Task details: Within the records below, find each line with the word "Nicolas" and copy it out.

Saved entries
········

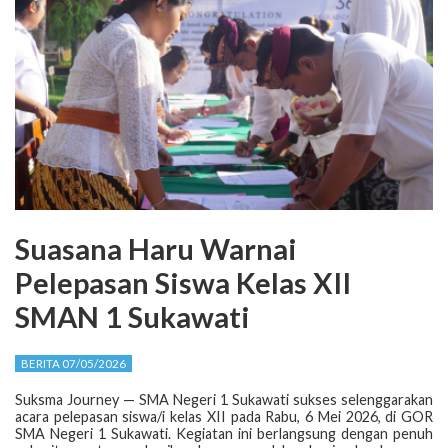
Suasana Haru Warnai
Pelepasan Siswa Kelas XII
SMAN 1 Sukawati
BERITA 07/05/2026
Suksma Journey — SMA Negeri 1 Sukawati sukses selenggarakan
acara pelepasan siswa/i kelas XII pada Rabu, 6 Mei 2026, di GOR
SMA Negeri 1 Sukawati. Kegiatan ini berlangsung dengan penuh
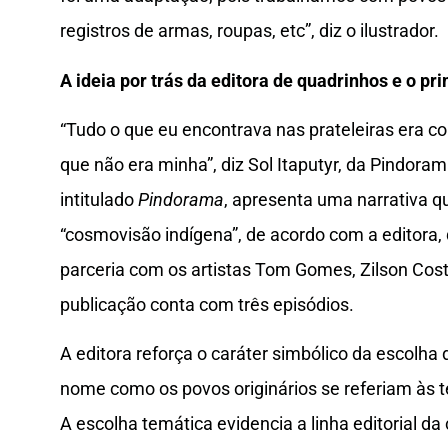
registros de armas, roupas, etc”, diz o ilustrador.
A ideia por trás da editora de quadrinhos e o pri
“Tudo o que eu encontrava nas prateleiras era c
que não era minha”, diz Sol Itaputyr, da Pindoram
intitulado
Pindorama
, apresenta uma narrativa 
“cosmovisão indígena”, de acordo com a editora,
parceria com os artistas Tom Gomes, Zilson Costa
publicação conta com três episódios.
A editora reforça o caráter simbólico da escolha
nome como os povos originários se referiam às te
A escolha temática evidencia a linha editorial da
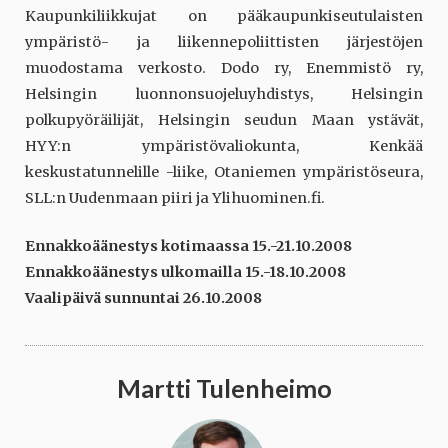
Kaupunkiliikkujat on pääkaupunkiseutulaisten
ympäristö- ja liikennepoliittisten järjestöjen
muodostama verkosto. Dodo ry, Enemmistö ry,
Helsingin luonnonsuojeluyhdistys, Helsingin
polkupyöräilijät, Helsingin seudun Maan ystävät,
HYY:n ympäristövaliokunta, Kenkää
keskustatunnelille -liike, Otaniemen ympäristöseura,
SLL:n Uudenmaan piiri ja Ylihuominen.fi.
Ennakkoäänestys kotimaassa 15.-21.10.2008
Ennakkoäänestys ulkomailla 15.-18.10.2008
Vaalipäivä sunnuntai 26.10.2008
Martti Tulenheimo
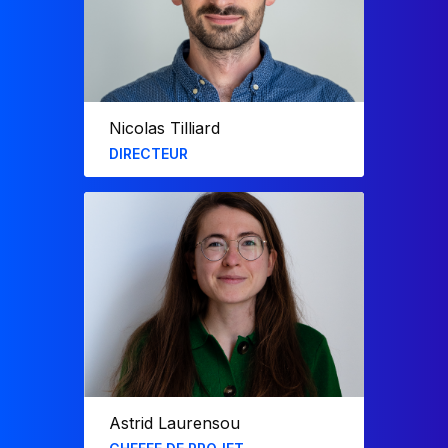
immobilière (Icade, RIVP, Weinberg CP).​
Nicolas Tilliard​
DIRECTEUR
Diplômé de l’EM Lyon, Nicolas a rejoint
F31 en avril 2019.
Il a développé des modèles financiers
pour RATP, Kallista, Aktivco et Colliers
Global Investors, des solutions de
reporting pour EDF, Carrefour et Catella
ainsi que des applications métier pour
Sanofi, Lagardère, BPI, Wabtec et
Shiseido.
Astrid Laurensou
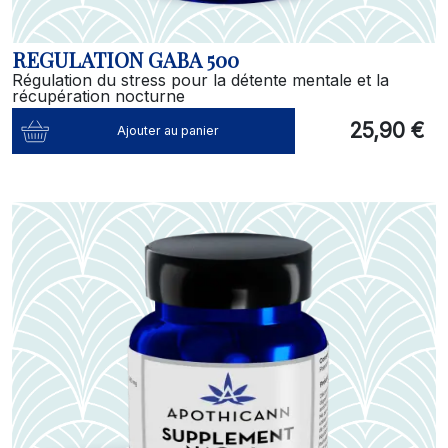
REGULATION GABA 500
Régulation du stress pour la détente mentale et la
récupération nocturne
25,90 €
Ajouter au panier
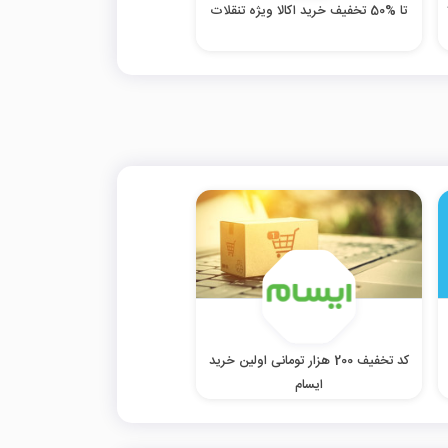
تا %50 تخفیف خرید اکالا ویژه تنقلات
کد تخفیف 200 هزار تومانی اولین خرید
ایسام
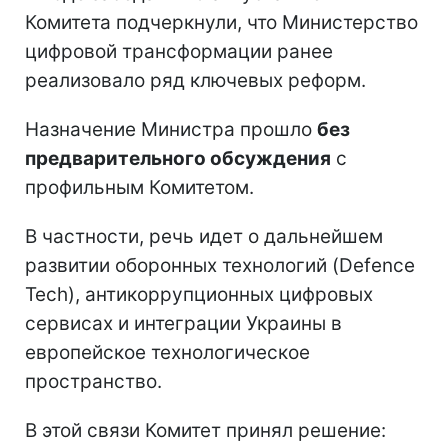
Комитета подчеркнули, что Министерство
цифровой трансформации ранее
реализовало ряд ключевых реформ.
Назначение Министра прошло
без
предварительного обсуждения
с
профильным Комитетом.
В частности, речь идет о дальнейшем
развитии оборонных технологий (Defence
Tech), антикоррупционных цифровых
сервисах и интеграции Украины в
европейское технологическое
пространство.
В этой связи Комитет принял решение:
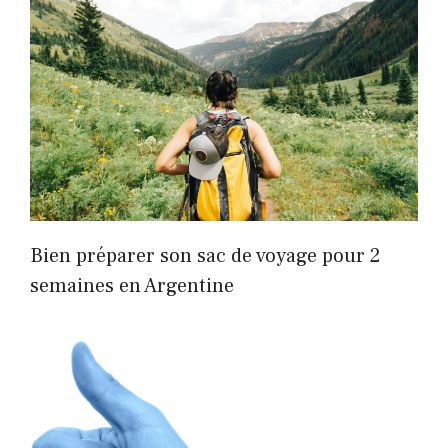
Bien préparer son sac de voyage pour 2
semaines en Argentine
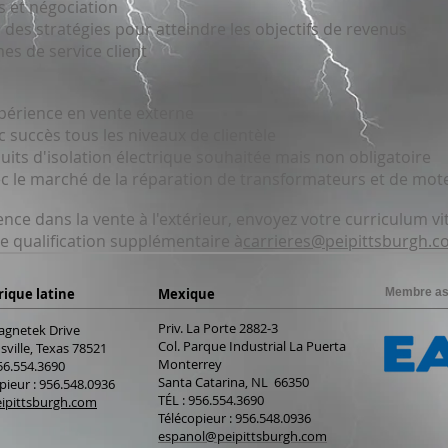
 et négociation
des stratégies pour atteindre les objectifs de revenus
es de service client
périence en vente externe
 succès tous les niveaux de clientèle
its d'isolation électrique souhaitée mais non obligatoire
vec le marché de la réparation de transformateurs et de mot
ence dans la vente à l'extérieur, envoyez votre curriculum vit
e qualification supplémentaire à
carrieres@peipittsburgh.
rique latine
Mexique
Membre as
Priv. La Porte 2882-3
agnetek Drive
Col. Parque Industrial La Puerta
ville, Texas 78521
Monterrey
56.554.3690
Santa Catarina, NL 66350
pieur : 956.548.0936
TÉL : 956.554.3690
ipittsburgh.com
Télécopieur : 956.548.0936
espanol@peipittsburgh.com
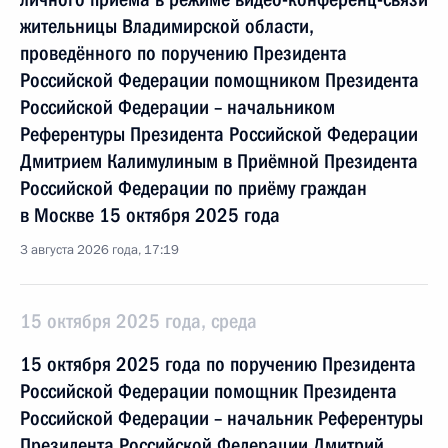
жительницы Владимирской области,
проведённого по поручению Президента
Российской Федерации помощником Президента
Российской Федерации – начальником
Референтуры Президента Российской Федерации
Дмитрием Калимулиным в Приёмной Президента
Российской Федерации по приёму граждан
в Москве 15 октября 2025 года
3 августа 2026 года, 17:19
15 октября 2025 года, среда
15 октября 2025 года по поручению Президента
Российской Федерации помощник Президента
Российской Федерации – начальник Референтуры
Президента Российской Федерации Дмитрий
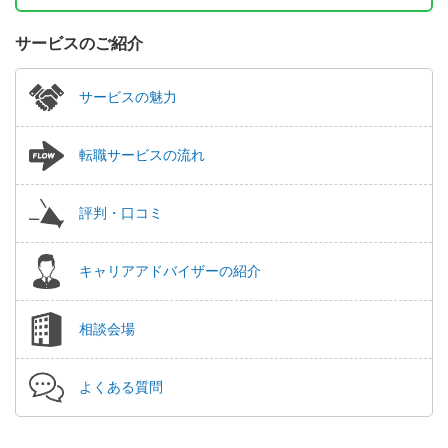
サービスのご紹介
サービスの魅力
転職サービスの流れ
評判・口コミ
キャリアアドバイザーの紹介
相談会場
よくある質問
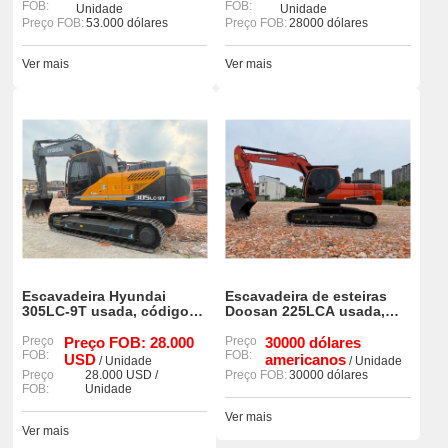
FOB:
FOB:
venda.
Unidade
Unidade
Preço FOB:
53.000 dólares
Preço FOB:
28000 dólares
Ver mais
Ver mais
Escavadeira Hyundai
Escavadeira de esteiras
305LC-9T usada, código
Doosan 225LCA usada,
90%, em estado original,
modelo 90%, em ótimo
com poucas horas de uso.
Preço
Preço FOB: 28.000
estado.
Preço
30000 dólares
FOB:
FOB:
USD
americanos
/ Unidade
/ Unidade
Preço
28.000 USD /
Preço FOB:
30000 dólares
FOB:
Unidade
Ver mais
Ver mais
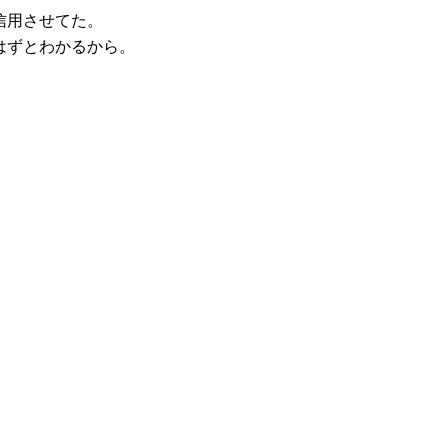
信用させてた。
はずとわかるから。
。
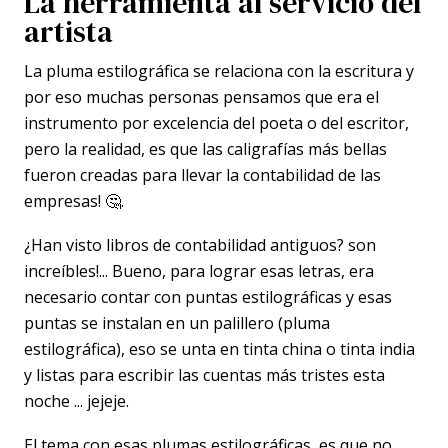
La herramienta al servicio del
artista
La pluma estilográfica se relaciona con la escritura y
por eso muchas personas pensamos que era el
instrumento por excelencia del poeta o del escritor,
pero la realidad, es que las caligrafías más bellas
fueron creadas para llevar la contabilidad de las
empresas! 🤔.
¿Han visto libros de contabilidad antiguos? son
increíbles!... Bueno, para lograr esas letras, era
necesario contar con puntas estilográficas y esas
puntas se instalan en un palillero (pluma
estilográfica), eso se unta en tinta china o tinta india
y listas para escribir las cuentas más tristes esta
noche ... jejeje.
El tema con esas plumas estilográficas, es que no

········

Solution to the exercise:
Nicolas Tilliard​
Diplômé de l’EM Lyon, Nicolas a rejoint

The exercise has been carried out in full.